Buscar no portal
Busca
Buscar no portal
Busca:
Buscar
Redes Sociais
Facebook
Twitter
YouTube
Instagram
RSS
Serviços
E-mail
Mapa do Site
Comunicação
◆ ◆ ◆ ◆ ◆
- WORK REQUIRED
Every line of the material needs to be returned exactly.

- OUTPUT BELOW
Buscar no portal
Busca
Buscar no portal
Busca:
Buscar
Redes Sociais
Facebook
Twitter
YouTube
Instagram
RSS
Serviços
E-mail
Mapa do Site
Comunicação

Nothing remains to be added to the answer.